As you would imagine, the New Forest is a paradise for walkers and cyclists alike with miles of splendid walks and traffic free cycle routes. This area has many attractions including award-winning gardens, museums and historic houses. More information on things to see and do here is available at www.thenewforest.co.uk
Not only is Beaulieu a charming village, it is, of course, home to the famous National Motor Museum founded by the present Lord Montagu. It had been far too long since I last visited, and I was looking forward to spending the day at one of the UK’s leading tourist attractions where over 350,000 visitors pass through the gates every year. The Beaulieu Estate includes the Palace House and Gardens and Beaulieu Abbey. The Palace House has magnificent rooms and history comes alive with Victorian costumed guides giving an insight into the workings of a 19th Century household.

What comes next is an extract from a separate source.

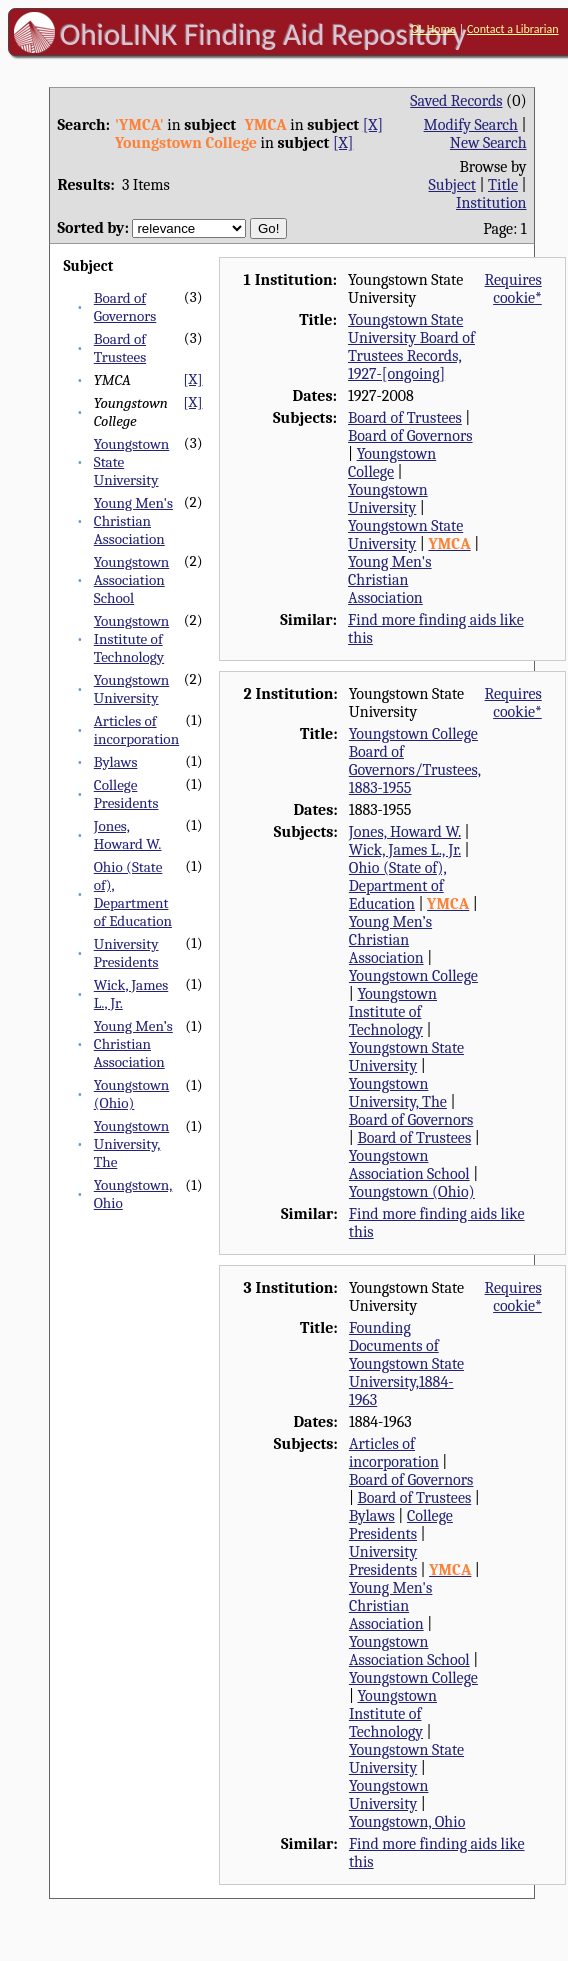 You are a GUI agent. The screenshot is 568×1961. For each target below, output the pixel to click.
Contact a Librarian (513, 29)
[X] (373, 125)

After a trip on the high level monorail around the grounds and a ride on the replica 1912 London bus, I was keen to view the treasures of the National Motor Museum. There are over 250 cars on show, from the early vintage models of the 30s and 40s, through to classic cars of the 70s and 80s. Historic F1 and rally cars and Donald Campbell’s Bluebird are all on show. All the vehicles are in a fabulous condition, even down to Del Boy’s faithful 3 wheeler and the flying Ford Anglia seen in Harry Potter and the Chamber of Secrets.

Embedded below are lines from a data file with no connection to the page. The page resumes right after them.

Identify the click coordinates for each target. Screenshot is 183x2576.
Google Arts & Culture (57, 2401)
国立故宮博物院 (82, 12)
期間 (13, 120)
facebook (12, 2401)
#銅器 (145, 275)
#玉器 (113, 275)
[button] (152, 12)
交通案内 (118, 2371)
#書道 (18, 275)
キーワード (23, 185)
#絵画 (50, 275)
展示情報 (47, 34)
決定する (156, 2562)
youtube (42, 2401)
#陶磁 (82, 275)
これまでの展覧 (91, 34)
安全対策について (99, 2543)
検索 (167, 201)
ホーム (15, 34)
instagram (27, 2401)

There’s now also two great exhibitions. One based around James Bond, with genuine cars from some of the films and the World of Top Gear, also not to be missed!

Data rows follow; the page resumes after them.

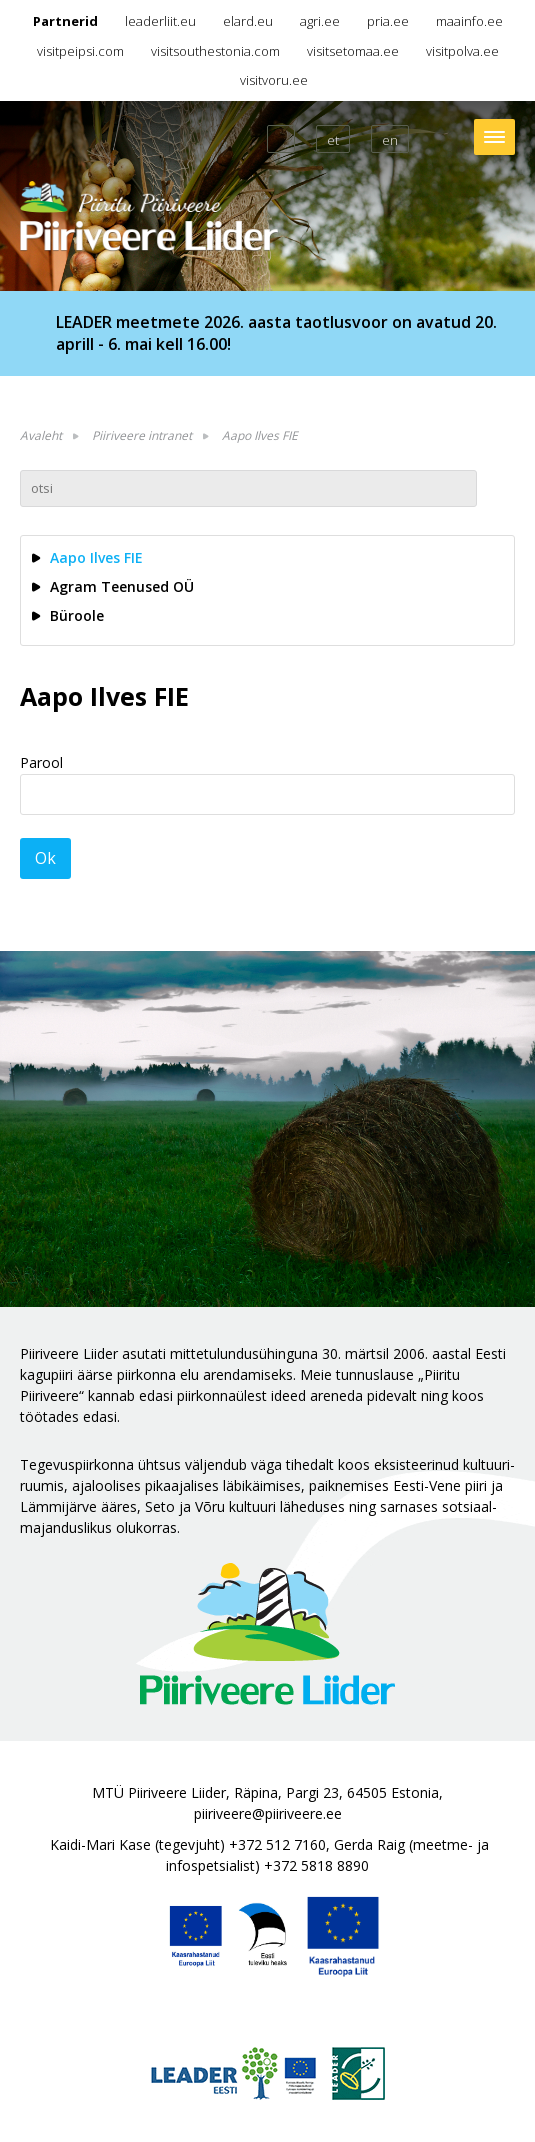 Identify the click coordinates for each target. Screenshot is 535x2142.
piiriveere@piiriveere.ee (268, 1813)
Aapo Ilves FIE (260, 435)
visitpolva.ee (462, 51)
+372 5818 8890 (316, 1865)
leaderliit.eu (160, 21)
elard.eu (248, 21)
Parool (41, 762)
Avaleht (41, 435)
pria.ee (388, 21)
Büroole (77, 615)
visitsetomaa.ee (353, 51)
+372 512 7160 (277, 1844)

Exbury Gardens and Steam Railway
Exbury and Lepe are situated on the south-east fringe of the New Forest, and are dominated by the world famous gardens created in the 1920s by Lionel de Rothschild. My visit started with the beautiful 2 mile drive called Summer Lane and I was able to pull over a couple of times to look at the ponies and admire the views.
Exbury is a spectacular woodland garden with a famous collection of rhododendrons, azaleas, camellias and rare trees and plants. Also on site is a plant centre, gift shop and tea rooms with plenty of free parking.
I must say, for me the steam train was the highlight of my visit. A fantastic ride through the gardens in immaculate carriages pulled by a wonderfully preserved locomotive - great fun!
My short break was made complete with a stay at an exclusive, luxurious getaway at the edge of the New Forest near Ringwood. Owned and run by Brett and Sue Jones, Little Paddock is a perfect location for a well earned break or special occasion. Brett and Sue’s attention to detail and customer service is amazing. Sue told me that they have many guests returning year after year and after experiencing a short break here myself I could easily appreciate why.
Little Paddock is made up of three areas. There’s the award winning 4 star bed and breakfast, the 4 star luxury self-catering woodland lodges and the entirely separate Caravan CL site. Near the lodges and main house there’s also a heated swimming pool, sauna, hot tub and short tennis court available.
The stunning woodland lodges are uniquely hidden within their own little glen. They are exclusively for adults and sleep two. Each lodge has been carefully designed by Brett and Sue to a high standard and have been given lovely names such as ‘Forget Me Not’, ‘Mistletoe Mansion’, ‘Bramble Lodge’ and the ever popular ‘Love In The Mist’. Lodges have all mod-cons including WiFi, wet rooms, comfortable bedrooms, lounge/diners and a fully equipped kitchen. With adequate heating provided they can also be booked during the winter months for a romantic getaway. I found the private Village Green tucked away to the rear of ‘Honeysuckle Lodge’, and loved it's BBQ and garden seating.
Meanwhile the B&B accommodation consists of 3 luxurious bedrooms available for guests with each room having a seasonal theme. My room was called Autumn – peaceful and relaxing with en-suite, bedroom and comfortable separate lounge area. I had seen the Visit England Breakfast Award plaque near the newly refurbished lounge area and couldn’t wait to try a full English! I wasn’t disappointed, with Sue’s homemade bread on the side, the breakfast was in a class of its own!